Журналист от Бога в том понимании, в каком эта должность и в самом деле воспринималась в годы, когда от литературного сотрудника очень достойной тогда «Молодежки» он вознесся до уровня собкорра уникальной по своей интеллектуальности и художественной ценности газеты «Советская культура». Издание со сложнейшим и разносторонним амплуа, многогранность и универсальная значимость которого наряду с «Литературной газетой» затмевала многотиражный идеологический флюгер «Правду» и по-обывательски популярные в условиях оттепели «Известия». Затмевала уже тем, что требовала обширных знаний художественного порядка, когда приходилось «со знанием дела» и ради абсолютного доверия читателей – чаще профессионалов – писать о симфонической музыке, опере, балете, драматическом театре, изобразительном искусстве, кино, музейном деле и многом другом.
Это был уровень газеты и собкорра, но и уровень интеллекта в семье, где росли двое талантливых от природы близнецов Натаван и Ровшан. Могли ли они вырасти другими, если жили в атмосфере, где теплая, заботливая умница-мама, на два-три часа убегая в школу, чтобы дать несколько уроков малышам, оставляла детей на папу. Как и большинство собкорров, он не имел офисного кабинета и, работая дома, с легкостью обеспечивал коллективу из двух членов семьи интеллектуальную обстановку. Чтобы учеба для них стала счастьем открытий, а время – способом достойного интеллектуального существования.

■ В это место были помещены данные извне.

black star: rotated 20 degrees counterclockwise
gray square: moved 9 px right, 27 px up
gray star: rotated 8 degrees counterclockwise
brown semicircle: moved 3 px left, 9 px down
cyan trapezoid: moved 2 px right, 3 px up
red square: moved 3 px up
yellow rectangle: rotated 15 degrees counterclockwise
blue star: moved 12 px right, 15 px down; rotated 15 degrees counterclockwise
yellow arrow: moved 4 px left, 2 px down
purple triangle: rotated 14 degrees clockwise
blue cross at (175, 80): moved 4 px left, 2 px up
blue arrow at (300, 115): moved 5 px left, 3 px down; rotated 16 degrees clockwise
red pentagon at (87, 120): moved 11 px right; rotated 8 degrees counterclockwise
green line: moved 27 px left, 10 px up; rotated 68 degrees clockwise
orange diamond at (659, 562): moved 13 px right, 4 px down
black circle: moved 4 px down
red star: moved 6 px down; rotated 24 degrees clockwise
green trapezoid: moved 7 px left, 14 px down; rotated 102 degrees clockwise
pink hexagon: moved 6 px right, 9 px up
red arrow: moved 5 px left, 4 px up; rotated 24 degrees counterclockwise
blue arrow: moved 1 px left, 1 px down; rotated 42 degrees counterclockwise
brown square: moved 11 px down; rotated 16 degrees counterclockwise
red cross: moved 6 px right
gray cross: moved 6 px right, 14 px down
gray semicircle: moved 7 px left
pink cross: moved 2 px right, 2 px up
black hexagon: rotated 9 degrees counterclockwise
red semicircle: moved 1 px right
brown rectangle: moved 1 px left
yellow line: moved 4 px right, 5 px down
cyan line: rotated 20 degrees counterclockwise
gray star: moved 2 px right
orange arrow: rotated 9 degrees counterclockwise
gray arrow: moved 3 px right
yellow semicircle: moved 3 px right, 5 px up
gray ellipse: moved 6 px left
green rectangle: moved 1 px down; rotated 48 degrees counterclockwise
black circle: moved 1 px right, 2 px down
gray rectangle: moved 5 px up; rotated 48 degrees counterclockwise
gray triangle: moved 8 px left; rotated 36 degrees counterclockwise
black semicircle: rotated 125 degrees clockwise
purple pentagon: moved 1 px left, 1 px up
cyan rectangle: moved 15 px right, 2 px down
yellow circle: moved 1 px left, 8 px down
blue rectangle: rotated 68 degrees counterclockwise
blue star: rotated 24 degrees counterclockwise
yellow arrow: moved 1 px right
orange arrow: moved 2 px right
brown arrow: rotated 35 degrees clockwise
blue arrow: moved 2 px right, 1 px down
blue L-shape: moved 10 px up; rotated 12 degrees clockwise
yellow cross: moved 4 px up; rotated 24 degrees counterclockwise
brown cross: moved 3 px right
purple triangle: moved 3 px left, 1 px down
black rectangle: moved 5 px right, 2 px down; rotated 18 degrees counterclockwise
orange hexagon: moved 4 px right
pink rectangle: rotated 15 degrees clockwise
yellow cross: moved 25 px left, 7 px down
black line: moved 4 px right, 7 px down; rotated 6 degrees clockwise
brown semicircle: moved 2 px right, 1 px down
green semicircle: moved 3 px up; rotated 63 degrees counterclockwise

Что из этого вышло, - имеющий глаза да прочтет, а имеющий интеллект и душу – оценит, восхитится, полюбит и поблагодарит.
Поблагодарит ее за творчество, за летопись о тех, с кем посчастливилось ходить под одним небом. О Ростроповиче, с которым удалось подружиться (по свидетельству очевидцев, маэстро плакал в самолете, читая ее Элегию о себе). Об Анаре (ее книгу о нем я прочла на одном дыхании), о боготворимом ею Вагифе Мустафазаде, соседе по Крепости. О легендарном Йо-Йо Ма – американском музыканте китайского происхождения… Статьи о них – неизменно результат личного общения, – ну, не умеет она писать «понаслышке»… С чужих слов.